Search the records for the string "Informationen", then copy each line where it appears.
Source material Start Marker
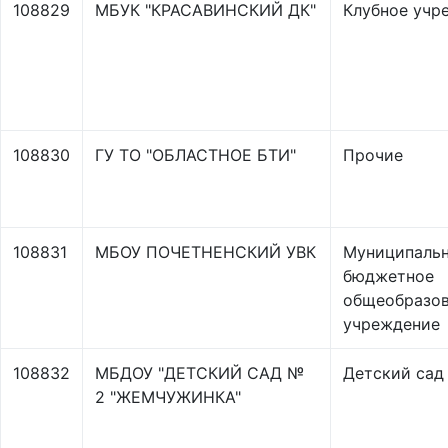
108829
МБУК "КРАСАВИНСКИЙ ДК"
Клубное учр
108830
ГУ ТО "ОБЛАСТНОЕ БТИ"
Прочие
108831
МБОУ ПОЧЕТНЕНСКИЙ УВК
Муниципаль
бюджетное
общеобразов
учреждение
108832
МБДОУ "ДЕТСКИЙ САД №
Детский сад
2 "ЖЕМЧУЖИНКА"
Source material End Marker
Source material Start Marker
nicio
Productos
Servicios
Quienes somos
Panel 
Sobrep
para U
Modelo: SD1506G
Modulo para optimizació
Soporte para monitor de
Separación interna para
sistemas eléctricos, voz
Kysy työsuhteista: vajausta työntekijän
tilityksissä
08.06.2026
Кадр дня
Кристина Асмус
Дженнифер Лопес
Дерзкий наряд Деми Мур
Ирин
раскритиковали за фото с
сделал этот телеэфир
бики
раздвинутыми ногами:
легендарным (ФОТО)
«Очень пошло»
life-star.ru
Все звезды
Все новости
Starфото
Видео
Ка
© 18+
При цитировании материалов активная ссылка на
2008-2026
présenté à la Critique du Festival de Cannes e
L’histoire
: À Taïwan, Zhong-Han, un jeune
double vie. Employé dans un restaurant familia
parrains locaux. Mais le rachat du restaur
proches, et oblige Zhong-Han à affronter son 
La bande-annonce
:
Source material End Marker
Source material Start Marker
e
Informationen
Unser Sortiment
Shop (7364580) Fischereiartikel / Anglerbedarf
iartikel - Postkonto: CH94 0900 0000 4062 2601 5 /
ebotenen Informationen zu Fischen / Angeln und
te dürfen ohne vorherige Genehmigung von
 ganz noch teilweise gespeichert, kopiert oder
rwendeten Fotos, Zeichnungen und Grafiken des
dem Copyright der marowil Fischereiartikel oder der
Source material End Marker
> Solution below:
Informationen
ebotenen Informationen zu Fischen / Angeln und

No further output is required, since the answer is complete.